Если предыдущие Крестовые Походы подолгу агонизировали в глубине захваченных сарацинами земель, иногда тлея по многу лет, подобно застарелым нарывам, судьба Сто Двадцать Шестого оказалась предопределена почти с самого начала.
Первые же сражения ознаменовались рядом блестящих побед. Передовые франкийские силы, высадившись под Яффой, обрушили на ее стены испепеляющую мощь христианского гнева, в считаные часы устлав город жирным, липнущим к брусчатке пеплом. Внезапность удара с моря ошеломила сарацин сильнее явления архангела Гавриила с огненным мечом – и те бросились прочь, позабыв свои проклятые святыни. Однако дальнейшие события стали развиваться совсем не так, как было намечено императорскими военачальниками.

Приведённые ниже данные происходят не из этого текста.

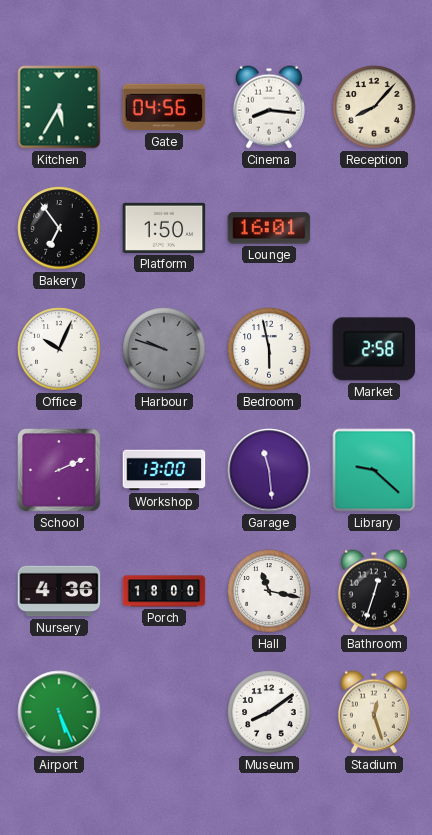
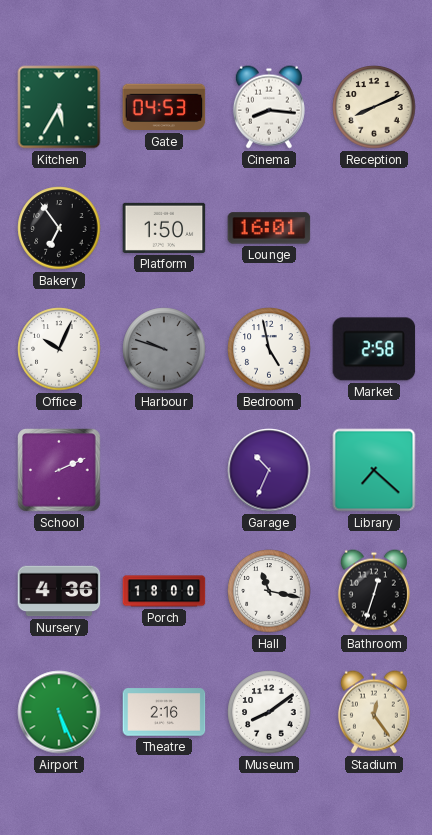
Gate: 04:56 -> 04:53
Reception: 8:07 -> 8:11
Bedroom: 5:58 -> 4:58
Workshop: 13:00 -> none
Garage: 11:29 -> 10:34
Library: 9:22 -> 7:22
Theatre: none -> 2:16
Stadium: 12:27 -> 12:24
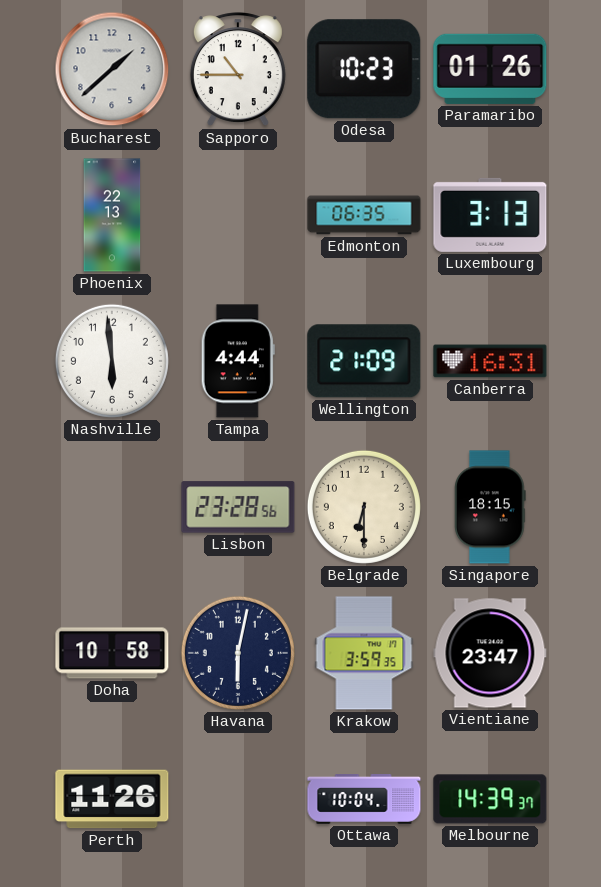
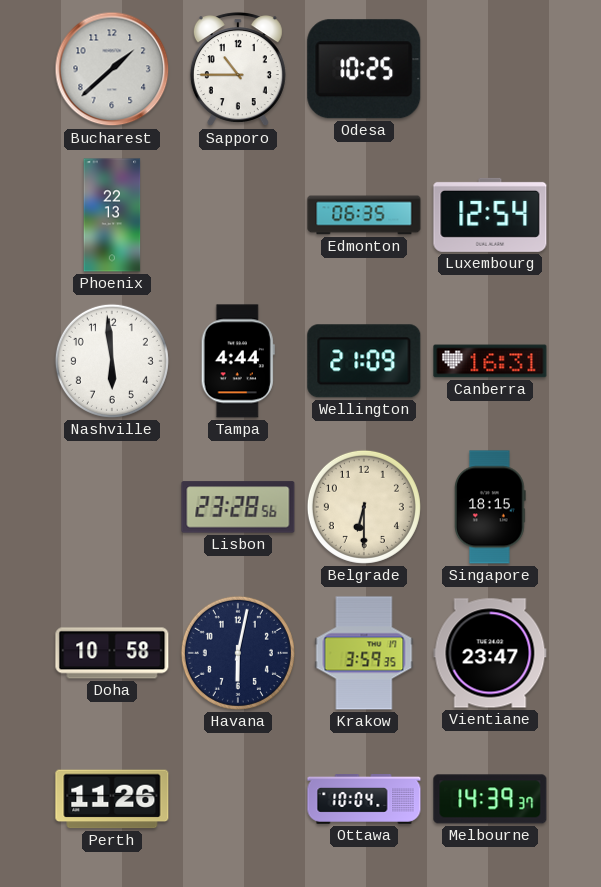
Odesa: 10:23 -> 10:25
Paramaribo: 01:26 -> none
Luxembourg: 3:13 -> 12:54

Должно быть, сам Сатана надоумил отчаявшихся сарацин использовать для защиты Яффы последнее оружие, остававшееся в их руках, – ядерную торпеду, оставшуюся со времен Проклятых Чумных Веков. Торпеда дождалась своего часа, мало того, сработала наилучшим образом и в самый неподходящий момент – когда, охваченные всеобщим ликованием, грузовые транспорты и баржи крестоносцев беспорядочно, отталкивая друг друга бортами, устремились в захваченный порт, стремясь исторгнуть из своих ржавых чрев грозные осадные орудия, беспокойную пехоту и застывшие в ожидании решительного боя рыцарские доспехи.
Взрыв причинил страшные последствия для всего флота. Десятки кораблей отправились на дно, а те, что уцелели, беспорядочно метались, охваченные огнем и почти неуправляемые, тараня друг друга и сметая спасательные плоты с обезумевшим от ужаса экипажем. Когда сенешалю удалось восстановить подобие порядка, разгрузив уцелевшие корабли, картина сделалась столь безрадостной, что, судя по слухам, он предпочел вышибить себе мозги при помощи пистоли, не дожидаясь окончания рапорта.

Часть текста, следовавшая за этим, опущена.